La gestione della Nazionale calcio a cinque continua a rimanere un problema irrisolto e motivo di attrito tra FIGC e Divisione

Correva l’anno 2016: il presidente del Federazione Italiana Giuoco Calcio, Carlo Tavecchio, alla vigilia del Campionato del Mondo in Colombia ufficializzò il rinnovo contrattuale del Commissario Tecnico Roberto Menichelli per la Nazionale calcio a cinque maschile e femminile fino al 31 dicembre 2018. A distanza di due anni, la parola “fine” sembra vicina e scontata analizzati i cocenti fallimenti nell’ultimo quadriennio post trionfo di Anversa 2014. E non aiutano le molti voci che lo vorrebbero inserito ufficialmente nello staff tecnico della Roma a brevissimo termine.
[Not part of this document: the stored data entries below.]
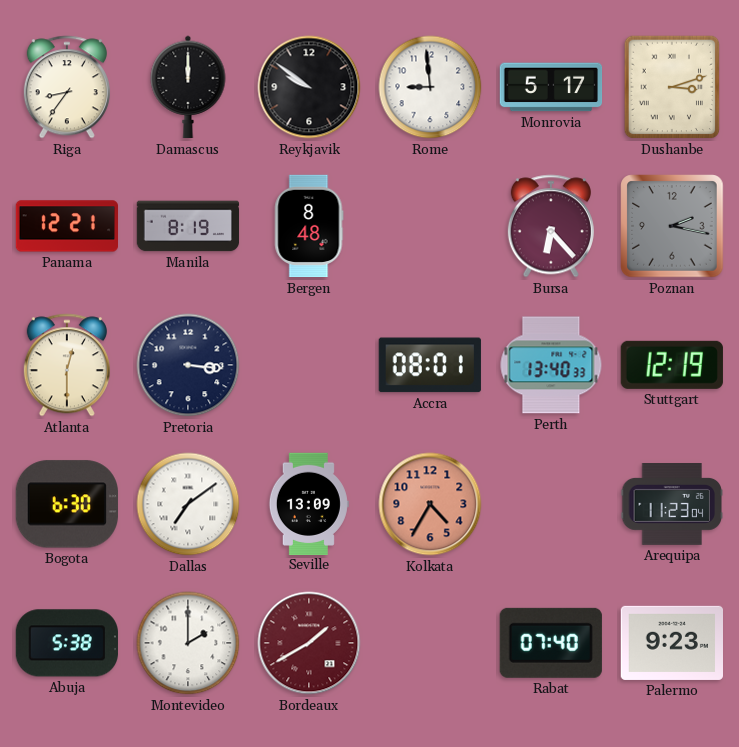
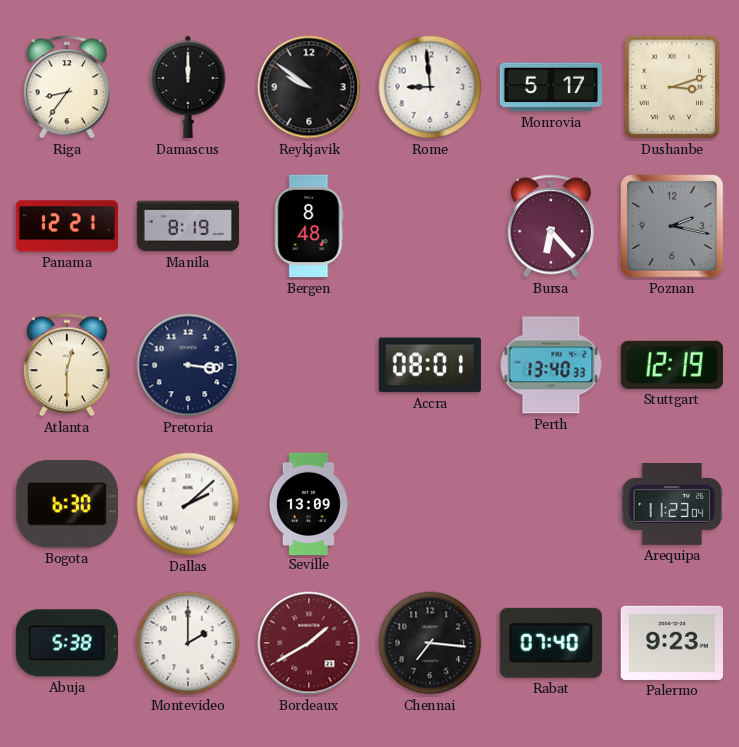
Dallas: 7:09 -> 2:08
Kolkata: 4:35 -> none
Chennai: none -> 7:16
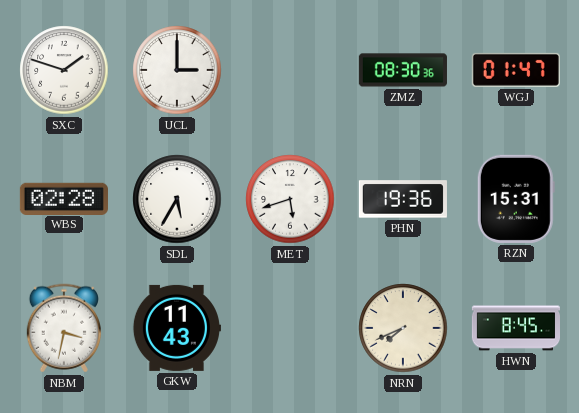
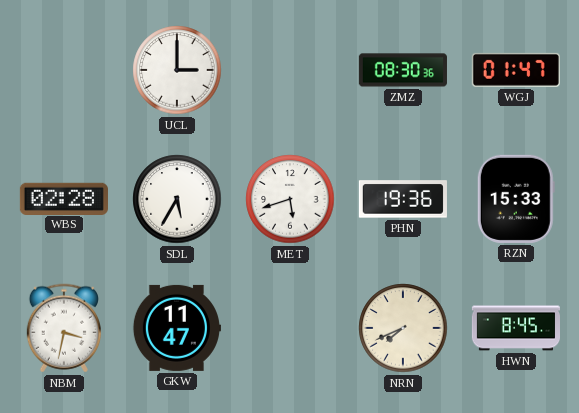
SXC: 1:48 -> none
RZN: 15:31 -> 15:33
GKW: 11:43 -> 11:47
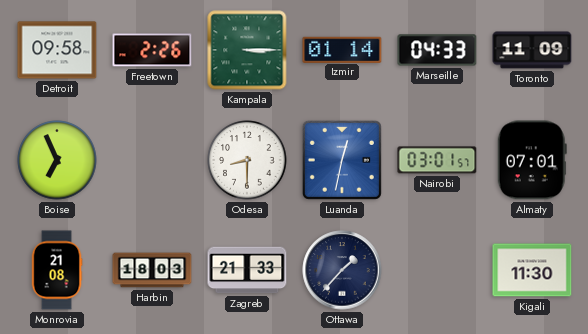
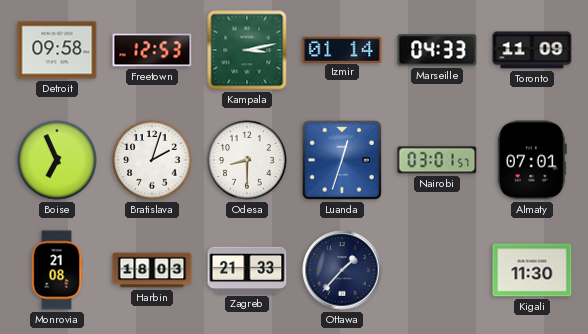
Freetown: 2:26 -> 12:53
Kampala: 3:15 -> 3:13
Bratislava: none -> 2:03
Luanda: 12:32 -> 12:33
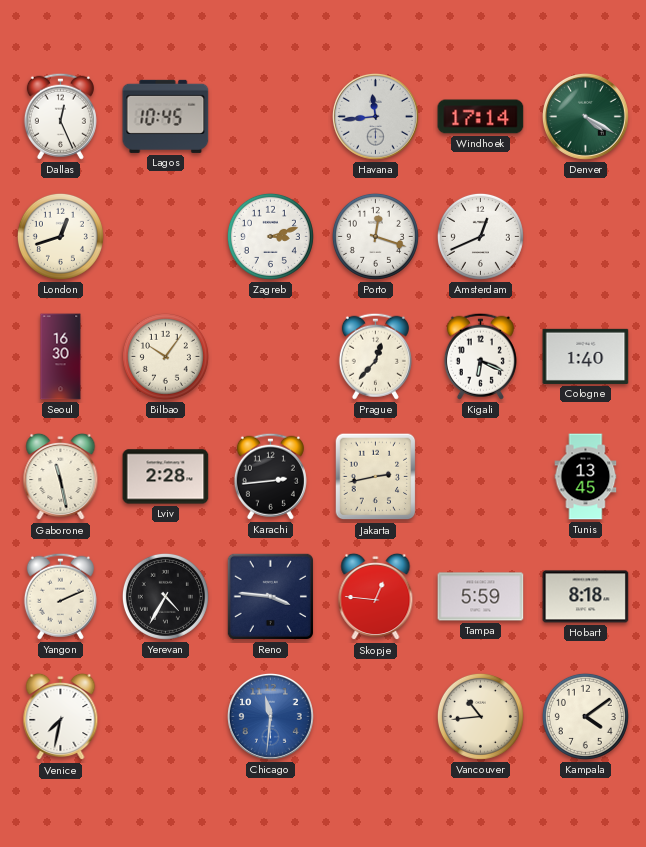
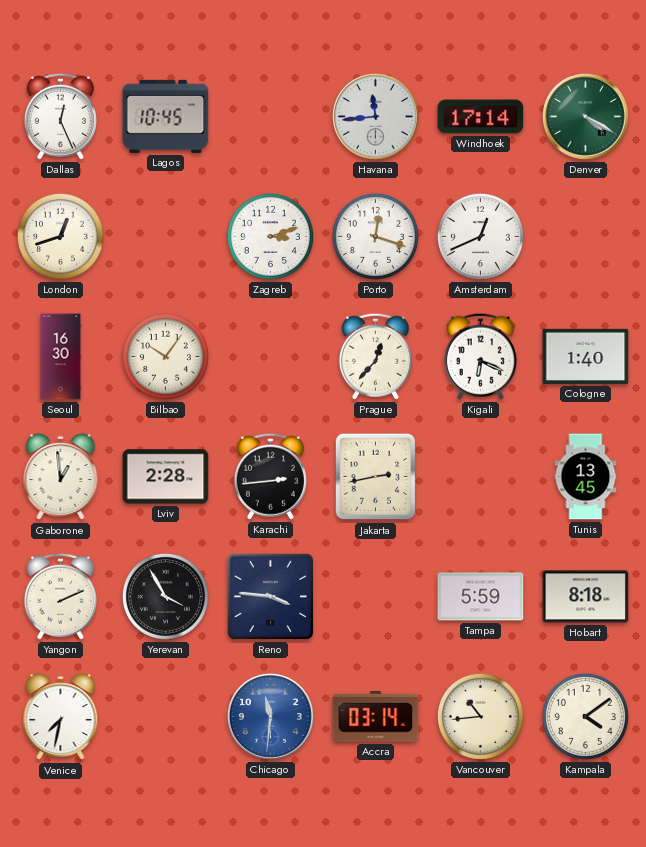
Gaborone: 11:28 -> 12:59
Yerevan: 4:35 -> 3:55
Skopje: 12:46 -> none
Accra: none -> 03:14
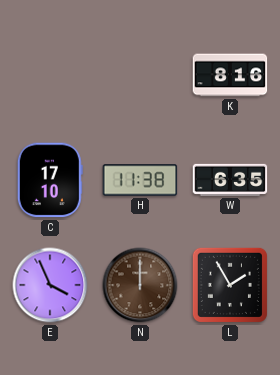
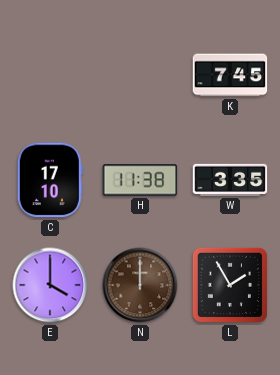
K: 8:16 -> 7:45
W: 6:35 -> 3:35
E: 3:56 -> 4:00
E’ tutto molto poco naturale, ma soprattutto si esige chiarezza. Il movimento del calcio a cinque lo richiede, a partire dal presidente della Divisione Andrea Montemurro, spettatore non pagante sull’argomento, cui idealmente hanno sigillato del nastro adesivo sulle labbra. La FIGC e il Club Italia hanno infatti in mano le redini di un intero sistema che però conoscono soltanto in maniera marginale, ponendo le opinioni e volontà di Montemurro sempre in secondo piano. E’ normale che la nomina del Commissario Tecnico spetti a un organo che non ha ben focalizzate le reali esigenze del movimento? Non ci meravigliamo se negli ultimi 21 anni abbiamo avuto solamente due CT: Alessandro Nuccorini che proprio quest’anno è tornato in panchina con la Sandro Abate e Menichelli, appunto. Il destino del calcio a cinque deve essere deciso da chi ne conosce pregi e difetti. Facciamo ridere e divertire chi si reca nei palasport, non sorridere di scherno tutti coloro che ci guardano dall’esterno.